The NVIDIA DeepStream SDK offers GPU-accelerated multi-object trackers (MOT). In the latest DeepStream SDK 6.2 release, the multi-object trackers add significant improvements to tackle challenging occlusion issues effectively. They do this by leveraging deep neural network–based re-identification (ReID) models for target matching and association.

NvDCF can now be configured to use a ReID model to improve the association of the same object over a longer period, which may undergo prolonged occlusion or missed detections. NvDCF is still based on a discriminative correlation filter (DCF) approach for robust and efficient short-term tracking. It is also now supercharged with a neural net–powered, longer-term target re-association, resulting in an ultimate balance between efficiency, accuracy, and robustness in multi-object tracking.

NvDeepSORT performs the target association for tracking across video frames using the deep features extracted from a ReID model executed with NVIDIA TensorRT. It enables you to use custom ReID models so that you can bring your own model for multi-object tracking.

NvSORT is the NVIDIA-enhanced implementation of the simple online and real-time tracker (SORT) that uses a Kalman filter for state estimation and a data association algorithm for target association based on the target bounding boxes from the detector. NvSORT uses a cascaded data association algorithm for more robust target matching, which is an enhancement to the original SORT.

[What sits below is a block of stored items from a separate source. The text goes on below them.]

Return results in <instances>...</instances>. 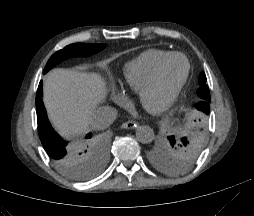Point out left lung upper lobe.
<instances>
[{"label": "left lung upper lobe", "mask_w": 254, "mask_h": 216, "mask_svg": "<svg viewBox=\"0 0 254 216\" xmlns=\"http://www.w3.org/2000/svg\"><path fill=\"white\" fill-rule=\"evenodd\" d=\"M206 81L205 73L202 72L199 77L200 87L197 91L201 101L195 107L205 114H209L210 92ZM199 149V141L189 144L186 137L178 140L174 136H168V142L163 147L152 150L149 153V158L158 169L168 173H177L192 163L199 153Z\"/></svg>", "instance_id": "1"}]
</instances>
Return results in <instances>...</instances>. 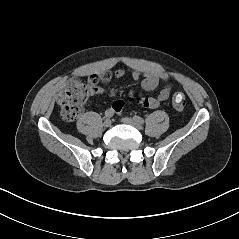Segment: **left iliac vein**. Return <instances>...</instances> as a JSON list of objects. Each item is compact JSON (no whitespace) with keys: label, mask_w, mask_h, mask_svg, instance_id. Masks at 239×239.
<instances>
[{"label":"left iliac vein","mask_w":239,"mask_h":239,"mask_svg":"<svg viewBox=\"0 0 239 239\" xmlns=\"http://www.w3.org/2000/svg\"><path fill=\"white\" fill-rule=\"evenodd\" d=\"M122 122H124L126 124H129V125H132L135 128H137V129H141L142 128L140 123H138L137 121H135L134 119L129 118V117L122 118Z\"/></svg>","instance_id":"left-iliac-vein-1"}]
</instances>
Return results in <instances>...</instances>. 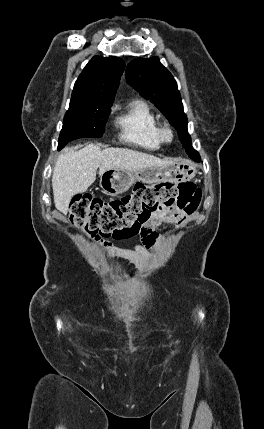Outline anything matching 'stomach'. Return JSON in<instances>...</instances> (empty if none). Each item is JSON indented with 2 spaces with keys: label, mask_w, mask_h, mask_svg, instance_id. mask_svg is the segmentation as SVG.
<instances>
[{
  "label": "stomach",
  "mask_w": 264,
  "mask_h": 429,
  "mask_svg": "<svg viewBox=\"0 0 264 429\" xmlns=\"http://www.w3.org/2000/svg\"><path fill=\"white\" fill-rule=\"evenodd\" d=\"M196 165L189 160H174L160 168H146L137 173L127 170L111 169L100 176V187L110 196L126 192L134 183L158 184L163 182H184L195 178Z\"/></svg>",
  "instance_id": "1"
}]
</instances>
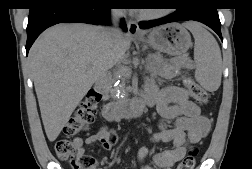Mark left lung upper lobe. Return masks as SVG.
<instances>
[{"label": "left lung upper lobe", "instance_id": "obj_1", "mask_svg": "<svg viewBox=\"0 0 252 169\" xmlns=\"http://www.w3.org/2000/svg\"><path fill=\"white\" fill-rule=\"evenodd\" d=\"M195 0H184L183 2L185 3H178L177 5L182 7L184 5H189V4H192V2H194Z\"/></svg>", "mask_w": 252, "mask_h": 169}]
</instances>
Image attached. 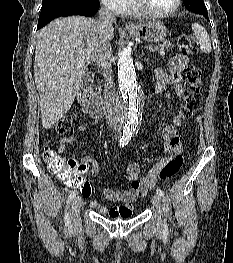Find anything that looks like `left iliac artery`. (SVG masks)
Segmentation results:
<instances>
[{"label":"left iliac artery","mask_w":233,"mask_h":263,"mask_svg":"<svg viewBox=\"0 0 233 263\" xmlns=\"http://www.w3.org/2000/svg\"><path fill=\"white\" fill-rule=\"evenodd\" d=\"M156 192L159 196L164 197V192L160 188H157ZM165 228H167V226H165Z\"/></svg>","instance_id":"44dca946"}]
</instances>
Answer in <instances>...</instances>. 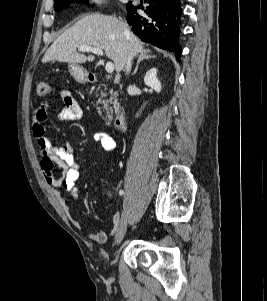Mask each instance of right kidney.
Segmentation results:
<instances>
[{"label":"right kidney","mask_w":267,"mask_h":301,"mask_svg":"<svg viewBox=\"0 0 267 301\" xmlns=\"http://www.w3.org/2000/svg\"><path fill=\"white\" fill-rule=\"evenodd\" d=\"M144 83L146 86L151 87L156 92L161 91V83L157 78V69L152 68L149 71H147L145 77H144Z\"/></svg>","instance_id":"obj_1"}]
</instances>
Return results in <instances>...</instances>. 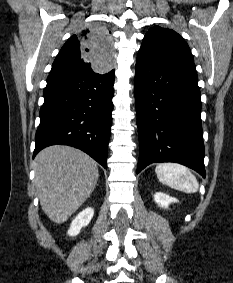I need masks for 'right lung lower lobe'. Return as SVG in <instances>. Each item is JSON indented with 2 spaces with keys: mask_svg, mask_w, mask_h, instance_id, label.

Thanks to the unified tracker architecture in the DeepStream SDK, the enhanced cascaded data association algorithm is used in all other types of MOTs as well: NvDCF and NvDeepSORT. The unified tracker architecture enables you to configure any object tracker through the tracker configuration file for the NvMultiObjectTracker library by enabling and disabling individual modules, depending on the tracker type of choice. You can also use NvDsTracker to build custom trackers.

The multi-object tracker portfolio offered in DeepStream 6.2 is summarized in Table 1.

Tracker typeDescription
NvSORTA lightweight, CPU-only implementation but still competitively accurate, thanks to its enhanced data association.
NvDeepSORTEnables you to use a public ReID model or bring your own model (BYOM) for robust target association on top of NvSORT.
NvDCFProduces the best accuracy and robustness by combining conventional machine learning (DCF) and deep learning (ReID) in a deliberate manner.
Enables skipping frames for inference (detection interval > 0) while still tracking objects in every frame, resulting in an overall pipeline performance boost with high accuracy.
Table 1. Multi-object trackers offered in DeepStream SDK 6.2

Pedestrian tracking

Now it’s time to generate the trajectories of objects in some interesting scenes using these object trackers and see how they look.

First, we show a pedestrian tracking use case. We used the PeopleNet v2.6 detector with different types of object trackers. Both the detector config parameters and the tracker parameters are tuned for PeopleNet v2.6. For more information, see DeepStream 6.2 Object Tracker documentation.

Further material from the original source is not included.